Doesn’t the chain of logic really only say that reincarnation is true OR that we’re in multiple places at once?

I say this because the initial argument is based on time, while your “absurd” (and I agree it’s a strong absurdity) counterpoint extends it so space.

But space and time are two sides of the same coin. We can imagine the universe as an infinite collection of space-time points. If a being only exists in a finite number of random points, the the chances of it existing are (so the argument claims) zero.

But if a being reincarnates infinitely, then it exists in an infinite number of these points. Thus (apparently) its chances of existing randomly are not zero.

The same is true for a being in an infinite hunger of positions at once.

But either of these is sufficient to avoid the 0% issue.
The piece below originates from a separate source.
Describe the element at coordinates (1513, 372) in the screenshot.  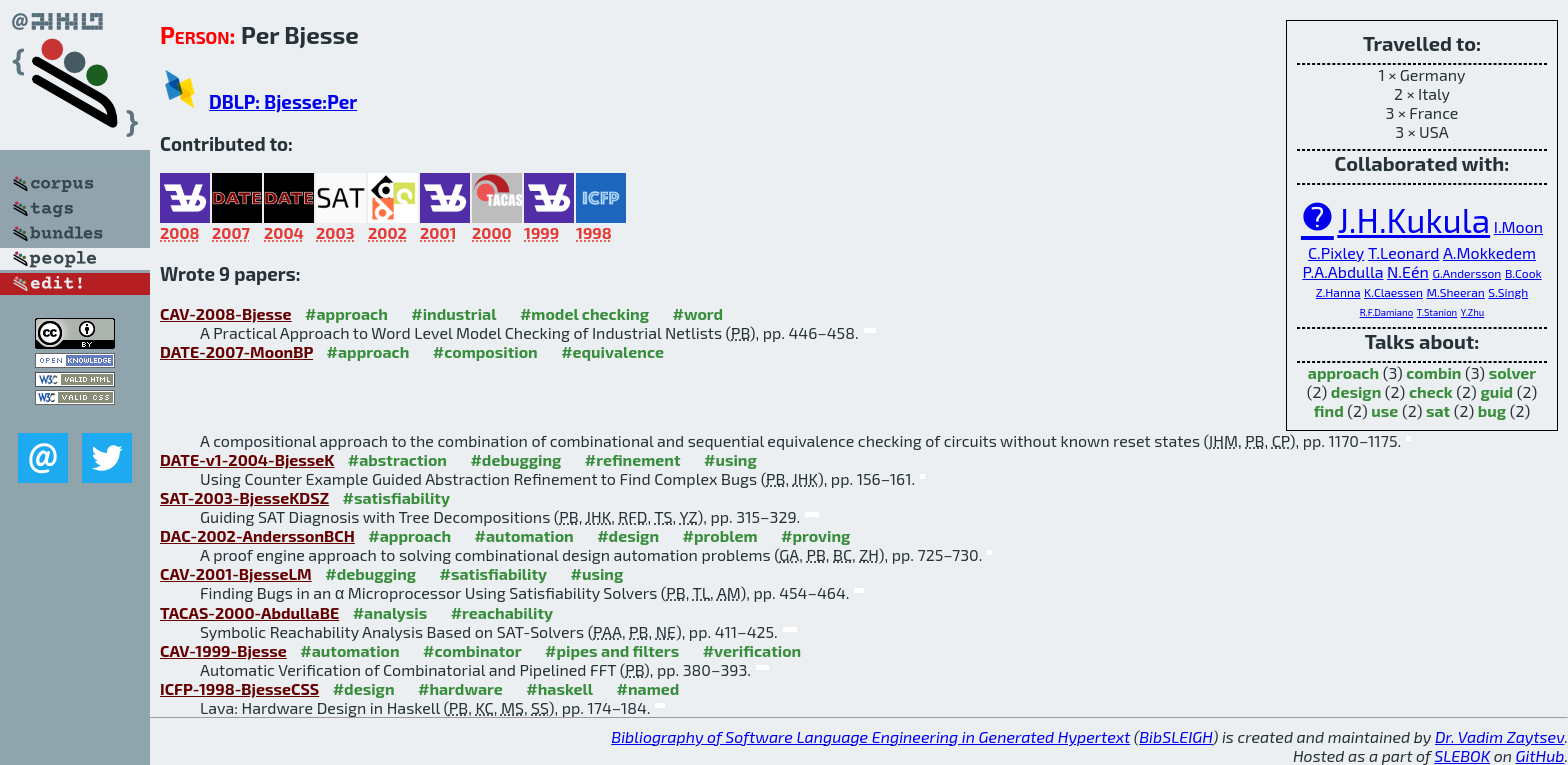
I see `solver` at that location.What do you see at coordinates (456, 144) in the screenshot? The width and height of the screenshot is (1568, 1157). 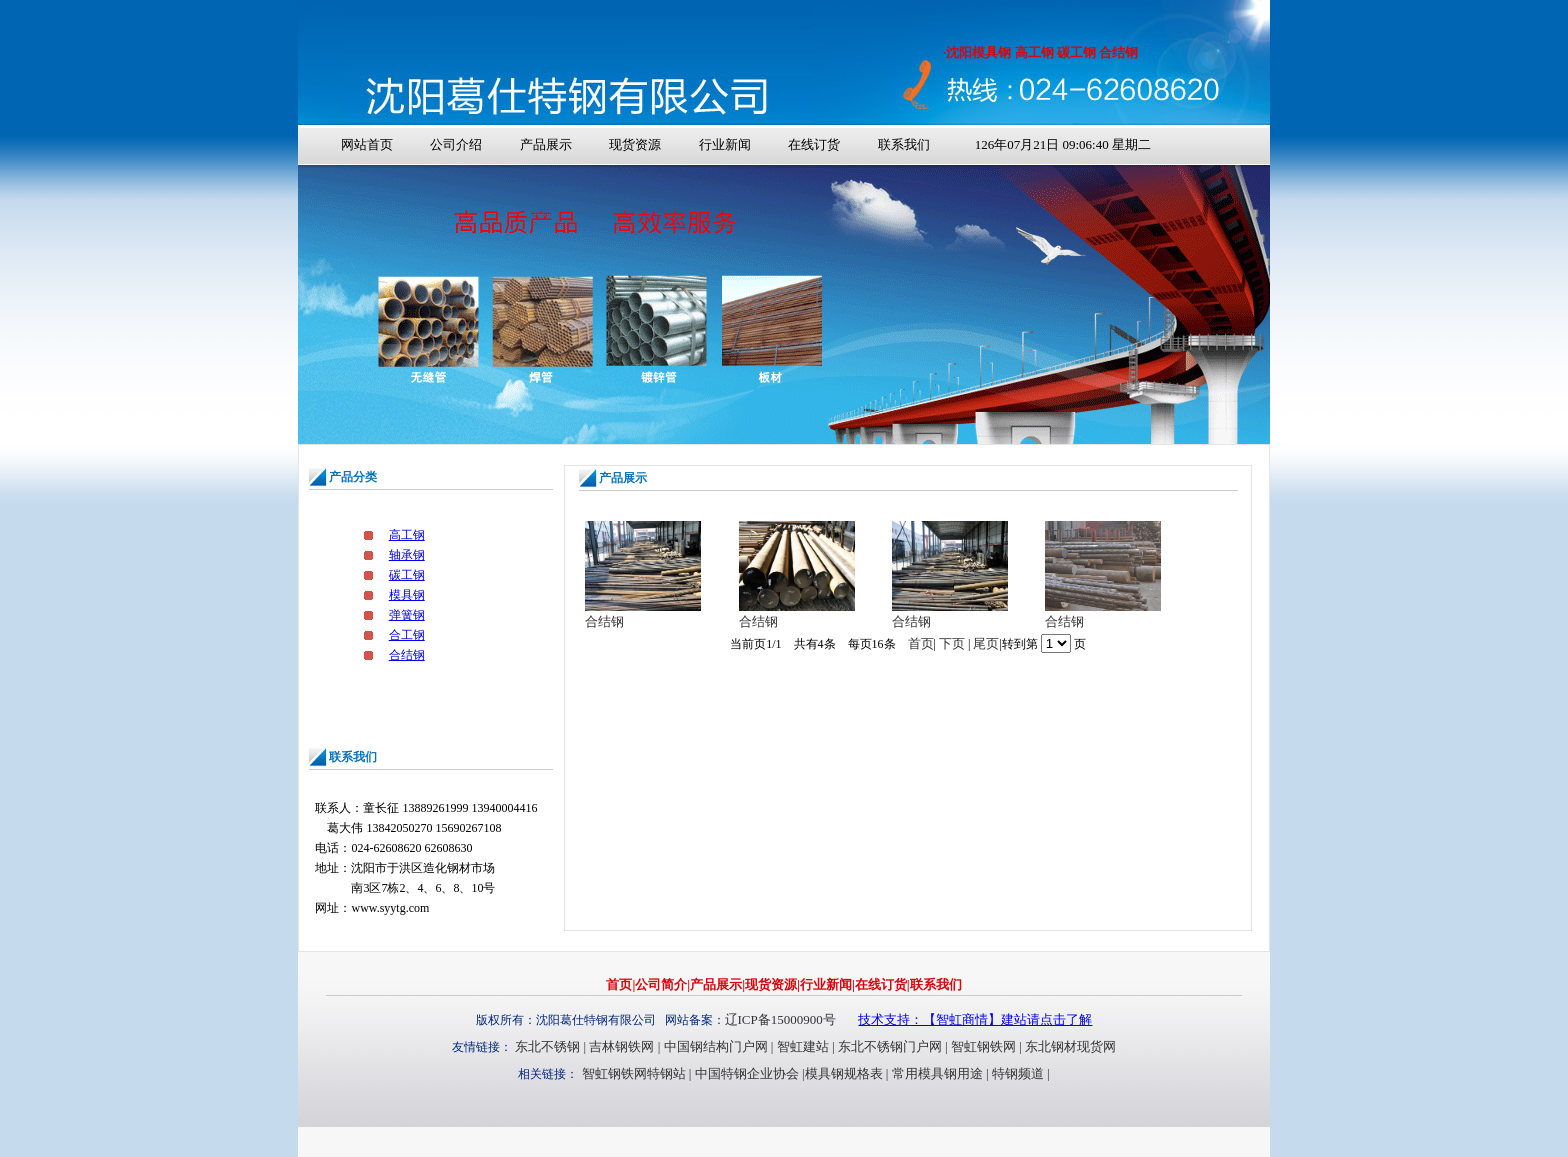 I see `公司介绍` at bounding box center [456, 144].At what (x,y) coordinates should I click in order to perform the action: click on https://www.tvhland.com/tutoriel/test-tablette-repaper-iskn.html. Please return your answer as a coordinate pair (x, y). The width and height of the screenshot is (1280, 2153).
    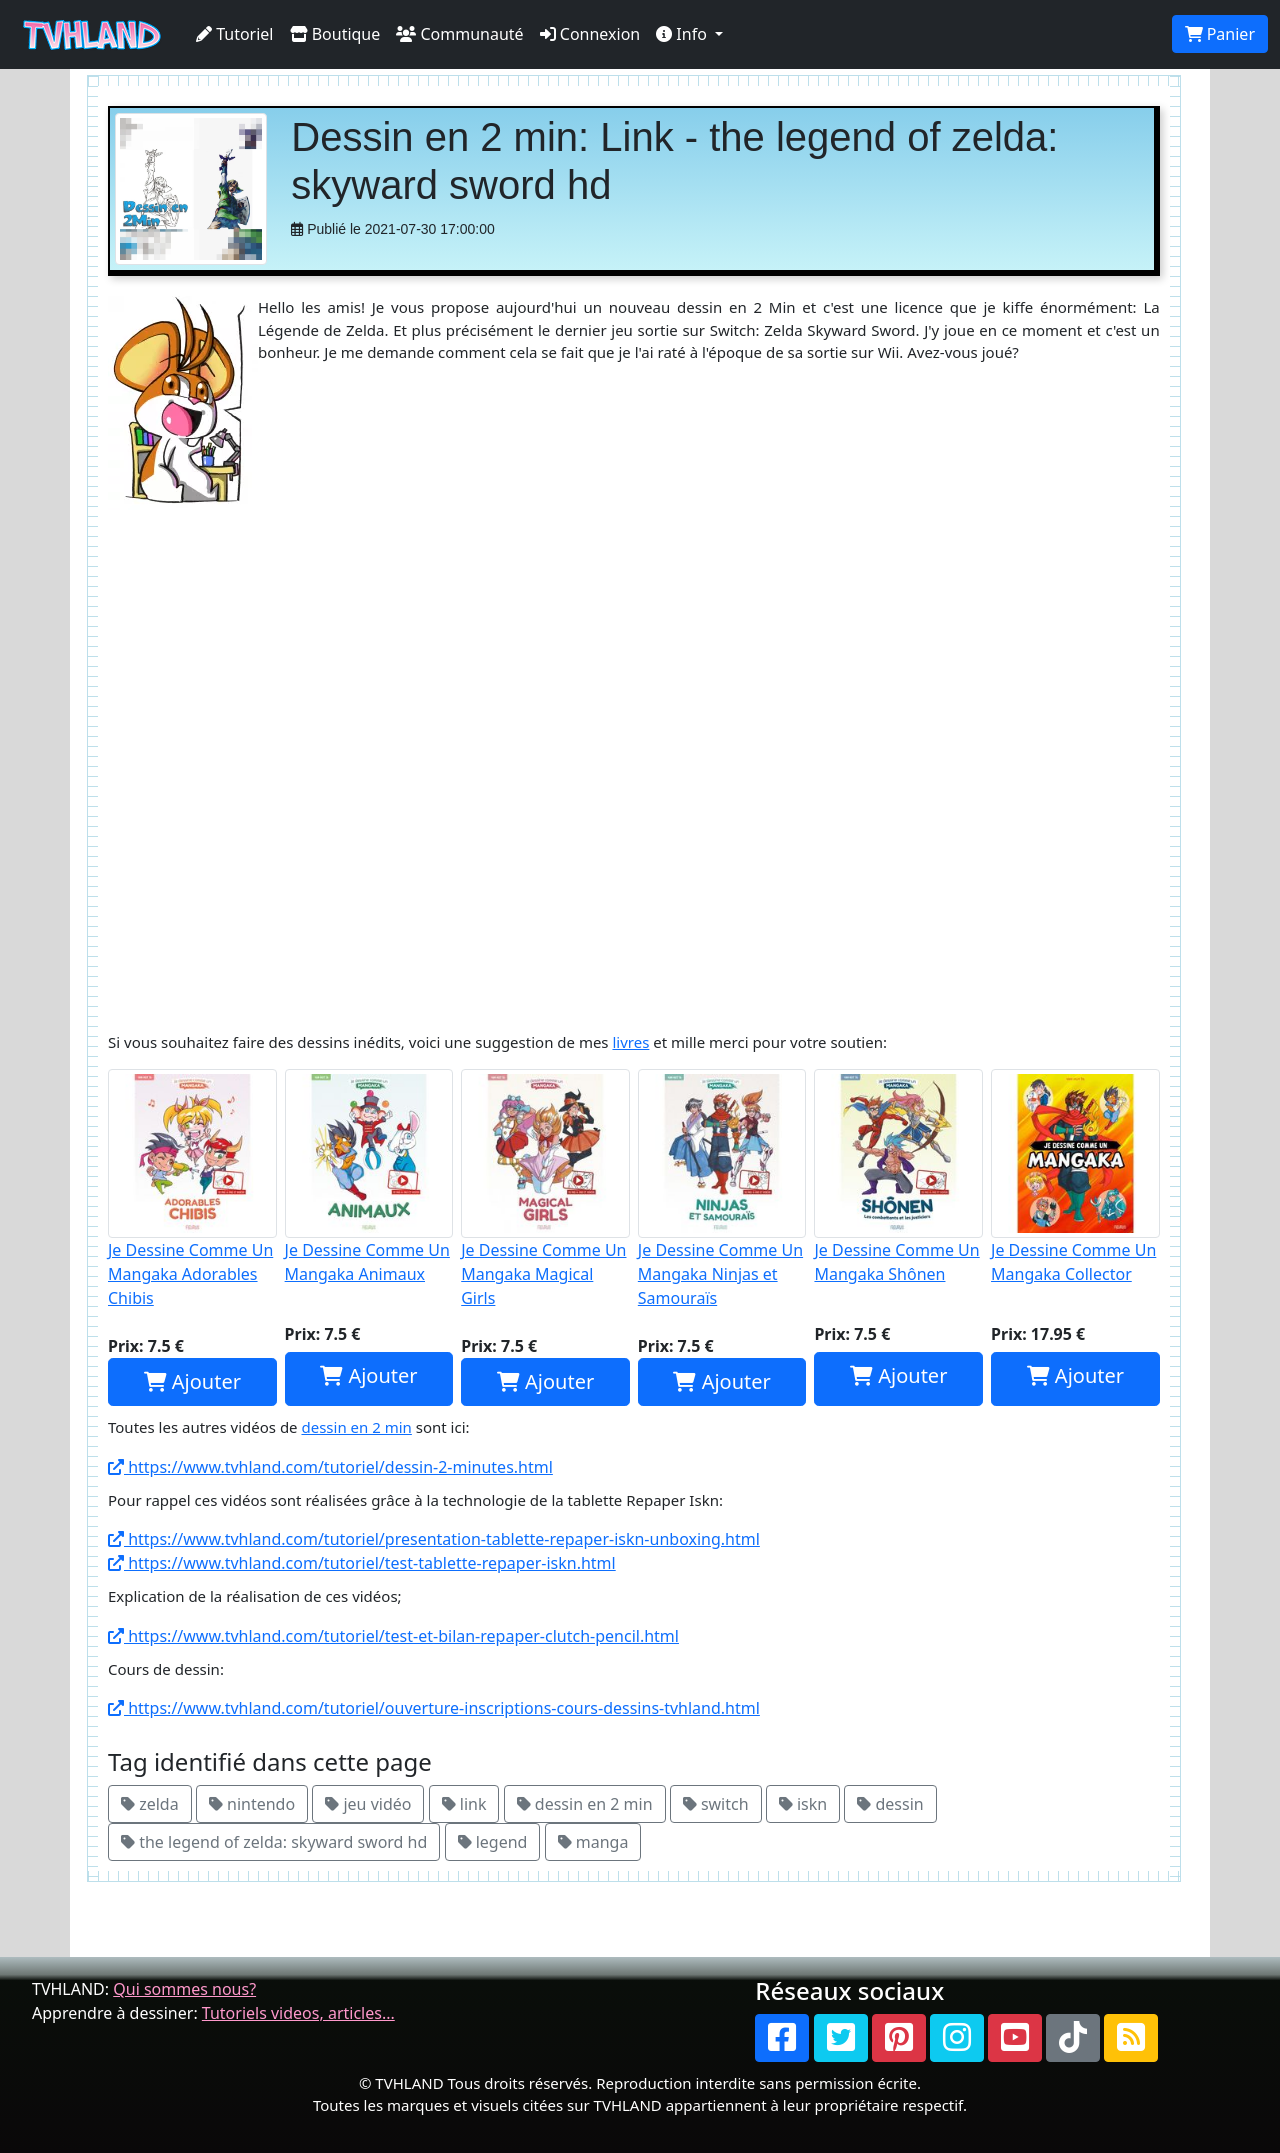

If you really do reincarnate, then the chance of you being at this specific point in space is above 0, because you will visit an infinite number of points in space.

Now you might say that it’s not a question of whether you’ll at some time visit a random point, but whether you’ll visit a random point at a given time.

I don’t think that you can separate time and space that easily. As a factual matter, the two are inseparable as per physics or whatever. Even imagining them separated, the logic doesn’t hold. Although you’re at this random point with a 1/infinity chance, this is just one of an infinite number of points you will be reincarnated into. Given that knowledge, it would be surprising if you weren’t in this point at some moment that is your “now”.